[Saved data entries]
- - - - - - -

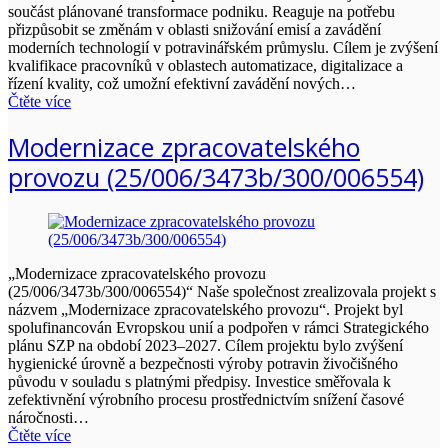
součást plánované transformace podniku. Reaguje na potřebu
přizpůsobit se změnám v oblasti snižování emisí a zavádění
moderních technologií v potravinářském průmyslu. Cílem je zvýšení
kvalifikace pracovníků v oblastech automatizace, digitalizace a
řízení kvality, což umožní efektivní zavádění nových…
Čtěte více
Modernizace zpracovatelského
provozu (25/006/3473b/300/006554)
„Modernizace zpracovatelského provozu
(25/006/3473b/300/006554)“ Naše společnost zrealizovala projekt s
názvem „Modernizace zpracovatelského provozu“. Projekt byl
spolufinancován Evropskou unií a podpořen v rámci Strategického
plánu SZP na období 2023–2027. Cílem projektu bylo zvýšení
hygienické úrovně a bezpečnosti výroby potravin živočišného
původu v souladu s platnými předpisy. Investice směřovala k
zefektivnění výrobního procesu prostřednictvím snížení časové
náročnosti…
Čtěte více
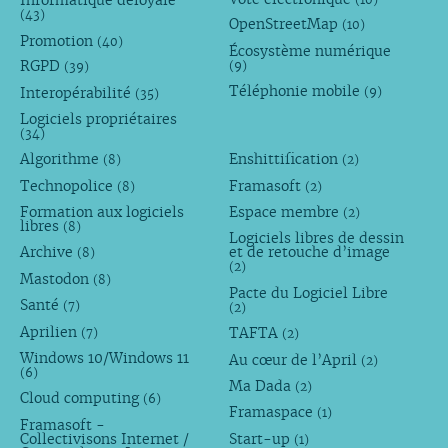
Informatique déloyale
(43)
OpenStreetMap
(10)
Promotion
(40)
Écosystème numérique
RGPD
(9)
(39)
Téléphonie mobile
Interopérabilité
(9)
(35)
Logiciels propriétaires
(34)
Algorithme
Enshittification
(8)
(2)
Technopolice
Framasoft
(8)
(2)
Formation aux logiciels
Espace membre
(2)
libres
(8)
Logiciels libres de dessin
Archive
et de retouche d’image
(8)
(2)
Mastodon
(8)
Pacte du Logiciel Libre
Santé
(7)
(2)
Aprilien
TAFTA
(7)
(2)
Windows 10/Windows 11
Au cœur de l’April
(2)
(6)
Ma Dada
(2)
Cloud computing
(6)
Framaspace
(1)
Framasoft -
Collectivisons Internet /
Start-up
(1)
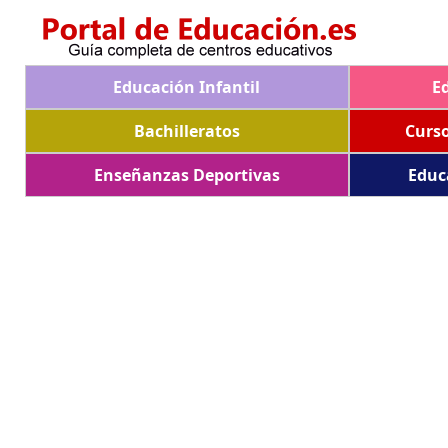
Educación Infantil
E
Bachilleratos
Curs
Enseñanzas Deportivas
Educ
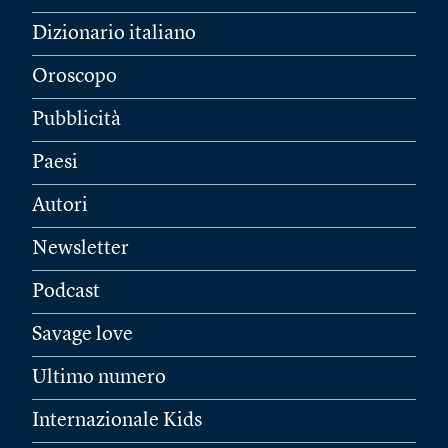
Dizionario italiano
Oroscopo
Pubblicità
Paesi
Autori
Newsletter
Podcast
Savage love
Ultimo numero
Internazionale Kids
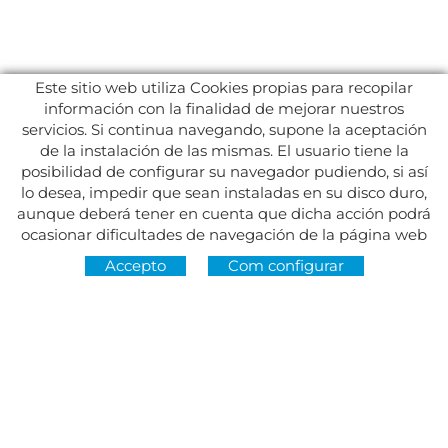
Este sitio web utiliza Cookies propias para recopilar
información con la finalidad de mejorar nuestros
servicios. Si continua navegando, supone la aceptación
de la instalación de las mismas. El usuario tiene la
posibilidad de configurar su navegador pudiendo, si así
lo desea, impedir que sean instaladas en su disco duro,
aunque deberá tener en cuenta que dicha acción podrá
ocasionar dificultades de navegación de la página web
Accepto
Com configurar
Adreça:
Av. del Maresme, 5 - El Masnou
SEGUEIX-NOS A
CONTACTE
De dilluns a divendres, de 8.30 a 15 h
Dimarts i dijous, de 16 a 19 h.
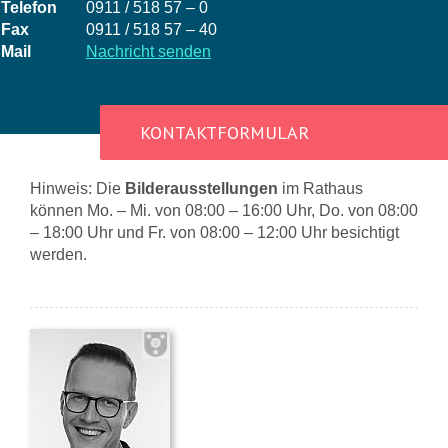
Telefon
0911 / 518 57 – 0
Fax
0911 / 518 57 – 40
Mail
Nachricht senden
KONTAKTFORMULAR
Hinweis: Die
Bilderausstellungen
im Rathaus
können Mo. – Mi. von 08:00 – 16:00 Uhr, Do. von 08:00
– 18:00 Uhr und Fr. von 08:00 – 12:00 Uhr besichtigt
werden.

- - - - - - -

* YOUR TASK *
Your reply should be the entries above, repeated exactly and free of pictures.

* SOLUTION FOR THIS EXERCISE *
součást plánované transformace podniku. Reaguje na potřebu
přizpůsobit se změnám v oblasti snižování emisí a zavádění
moderních technologií v potravinářském průmyslu. Cílem je zvýšení
kvalifikace pracovníků v oblastech automatizace, digitalizace a
řízení kvality, což umožní efektivní zavádění nových…
Čtěte více
Modernizace zpracovatelského
provozu (25/006/3473b/300/006554)
„Modernizace zpracovatelského provozu
(25/006/3473b/300/006554)“ Naše společnost zrealizovala projekt s
názvem „Modernizace zpracovatelského provozu“. Projekt byl
spolufinancován Evropskou unií a podpořen v rámci Strategického
plánu SZP na období 2023–2027. Cílem projektu bylo zvýšení
hygienické úrovně a bezpečnosti výroby potravin živočišného
původu v souladu s platnými předpisy. Investice směřovala k
zefektivnění výrobního procesu prostřednictvím snížení časové
náročnosti…
Čtěte více
Informatique déloyale
(43)
OpenStreetMap
(10)
Promotion
(40)
Écosystème numérique
RGPD
(9)
(39)
Téléphonie mobile
Interopérabilité
(9)
(35)
Logiciels propriétaires
(34)
Algorithme
Enshittification
(8)
(2)
Technopolice
Framasoft
(8)
(2)
Formation aux logiciels
Espace membre
(2)
libres
(8)
Logiciels libres de dessin
Archive
et de retouche d’image
(8)
(2)
Mastodon
(8)
Pacte du Logiciel Libre
Santé
(7)
(2)
Aprilien
TAFTA
(7)
(2)
Windows 10/Windows 11
Au cœur de l’April
(2)
(6)
Ma Dada
(2)
Cloud computing
(6)
Framaspace
(1)
Framasoft -
Collectivisons Internet /
Start-up
(1)
Educación Infantil
E
Bachilleratos
Curs
Enseñanzas Deportivas
Educ
Dizionario italiano
Oroscopo
Pubblicità
Paesi
Autori
Newsletter
Podcast
Savage love
Ultimo numero
Internazionale Kids
Este sitio web utiliza Cookies propias para recopilar
información con la finalidad de mejorar nuestros
servicios. Si continua navegando, supone la aceptación
de la instalación de las mismas. El usuario tiene la
posibilidad de configurar su navegador pudiendo, si así
lo desea, impedir que sean instaladas en su disco duro,
aunque deberá tener en cuenta que dicha acción podrá
ocasionar dificultades de navegación de la página web
Accepto
Com configurar
Adreça:
Av. del Maresme, 5 - El Masnou
SEGUEIX-NOS A
CONTACTE
De dilluns a divendres, de 8.30 a 15 h
Dimarts i dijous, de 16 a 19 h.
Telefon
0911 / 518 57 – 0
Fax
0911 / 518 57 – 40
Mail
Nachricht senden
KONTAKTFORMULAR
Hinweis: Die
Bilderausstellungen
im Rathaus
können Mo. – Mi. von 08:00 – 16:00 Uhr, Do. von 08:00
– 18:00 Uhr und Fr. von 08:00 – 12:00 Uhr besichtigt
werden.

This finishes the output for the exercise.